Martin Rakotoarimanana has created this extraordinary work as a contemporary revival of earlier Merina weaving traditions. Rakotoarimanana bases his work on precolonial Malagasy textiles in collections such as that of the British Museum. His textiles are not intended to be worn, but are rather works of art in their own right that capture the beauty and intricacy of this distinctive tradition. This piece is comprised of five separately woven strip panels joined along the edges. The strips are decorated with various geometric motifs, including chevron and X-shaped star patterns, as well as abstract designs of vegetal forms and birds. In addition, Rakotoarimanana has arranged the entire spectrum of colors in a vibrant and dazzling display.

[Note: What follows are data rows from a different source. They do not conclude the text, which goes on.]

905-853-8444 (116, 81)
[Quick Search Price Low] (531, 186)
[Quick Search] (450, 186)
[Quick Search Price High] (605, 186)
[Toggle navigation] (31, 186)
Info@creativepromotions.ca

Lamba mpanjaka are prized not only for their aesthetic beauty, but also for the role they play in Malagasy life. Cloth in Madagascar is used as a marker of identity, defining a person and his or her role in society. It distinguishes people on the basis of region, rank, and wealth. Among the Malagasy, a cloth was so closely identified with its owner that it was considered a second skin, a "social skin," and was even used to stand in for the owner during rituals like purification rites. This silk weaving tradition is believed to be related to the elaborate funerary and commemorative rituals of East Africa. In most Malagasy funerary ceremonies, the corpse is first bound in a lavish lamba mpanjaka called a lamba mena, meaning "red cloth." The color red is considered particularly potent and used only in burial shrouds; it was inappropriate to wear a lamba mpanjaka that featured the color red. Given their preciousness, Malagasy textiles were favorite diplomatic gifts, symbolizing the "material manifestations" of kinship when exchanged between Malagasy parties. Cloth gifts were also used in international exchanges. In 1886, for instance, the Malagasy queen Ranavalona III presented U.S. President Grover Cleveland with two exquisite silk textiles that are now housed in the Smithsonian Institution's National Museum of Natural History.